The honest version: I’m watching how my own coding agent uses pgrg devmem right now. It’s a CLI wrapper around pg-raggraph that ingests a developer’s notes and queries them as a knowledge base. Not full agent memory yet — it’s a manual ingest from the developer side, not automatic from the agent side. But it’s how I’ve been validating the access pattern.

What I’m seeing: the agent doesn’t ask the same question twice in a session, but it asks the same question across sessions all the time. The memory layer needs to span sessions, span agents, and span machines. A local file isn’t the right fit; a postgres database the agent connects to over the network is. (And if you have multiple agents in a fleet, all writing to the same memory store, the namespace isolation suddenly matters a lot.)
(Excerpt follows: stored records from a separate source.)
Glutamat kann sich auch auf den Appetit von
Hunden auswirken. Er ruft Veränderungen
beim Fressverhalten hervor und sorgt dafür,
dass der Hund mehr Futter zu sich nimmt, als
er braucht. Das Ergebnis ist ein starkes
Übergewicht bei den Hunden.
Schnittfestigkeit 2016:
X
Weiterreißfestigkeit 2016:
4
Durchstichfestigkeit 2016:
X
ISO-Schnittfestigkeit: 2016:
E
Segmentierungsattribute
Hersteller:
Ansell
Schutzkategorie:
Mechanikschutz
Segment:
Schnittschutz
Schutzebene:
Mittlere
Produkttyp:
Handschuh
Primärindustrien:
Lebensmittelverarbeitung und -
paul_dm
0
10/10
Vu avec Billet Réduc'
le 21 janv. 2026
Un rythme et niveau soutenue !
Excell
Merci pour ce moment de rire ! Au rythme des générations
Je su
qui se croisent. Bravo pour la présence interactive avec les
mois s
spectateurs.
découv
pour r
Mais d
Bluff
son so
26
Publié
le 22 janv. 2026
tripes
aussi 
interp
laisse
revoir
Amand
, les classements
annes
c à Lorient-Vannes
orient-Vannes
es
The next thing I want to ship is a streaming-write API on pg-raggraph — rag.write_episode(...) that takes a single completed task and ingests it incrementally without batching. Plus a rag.recent(...) query that returns the last N episodes filtered by current task context. Probably a few weeks of work on top of what’s already built.
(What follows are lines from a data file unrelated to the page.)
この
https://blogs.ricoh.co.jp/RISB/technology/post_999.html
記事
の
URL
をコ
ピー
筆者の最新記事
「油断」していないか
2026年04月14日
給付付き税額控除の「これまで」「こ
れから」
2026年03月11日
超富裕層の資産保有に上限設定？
After that, the harder questions become real. What’s the right forgetting policy? How does the agent know what’s its memory vs the team’s shared memory? Who owns retraction — the agent (it learned the fact was wrong) or the user (no, you should remember this)?

I don’t have clean answers to those yet. The architectural foundation looks right; the policy layer is research, not engineering.

What this means if you’re building an agent
#

Three concrete things, then I’ll shut up.

First. If you’re using vector-only memory (Pinecone, Mem0, LangGraph’s vector store, whatever), and your agent is making “oh I forgot we already discussed this” mistakes, the problem is probably not your embedder. It’s that vector retrieval can’t traverse relationships and your agent’s memory has graph-shaped structure (entity, time, prior decision) that vector similarity can’t recover.

Second. Try pg-raggraph for the relational-memory layer specifically. Not for everything — your conversational state still belongs in a session log; your factual corpus still belongs in regular RAG. But the episodic, relational, time-anchored memory is exactly what the schema and retrieval modes were designed to express. The Tier 1 evolution-awareness is the differentiator.

Third. Don’t take the architecture sketch I gave above as a finished product. The streaming write path doesn’t exist yet. The forgetting policies are research-grade. The benchmarks at 50K+ document scale haven’t run. If you build on it, you’re an early adopter, with the upside (real graph-shaped memory) and the downside (you’re going to find bugs I haven’t seen yet).

I think this is one of the higher-leverage problems in AI engineering right now, and pg-raggraph happens to be shaped right for it. The work to close the gap from “architecture fits” to “production ready” is real but bounded.

What’s your agent forgetting that it shouldn’t, and is the structure of that forgetting episodic, relational, or just plain factual?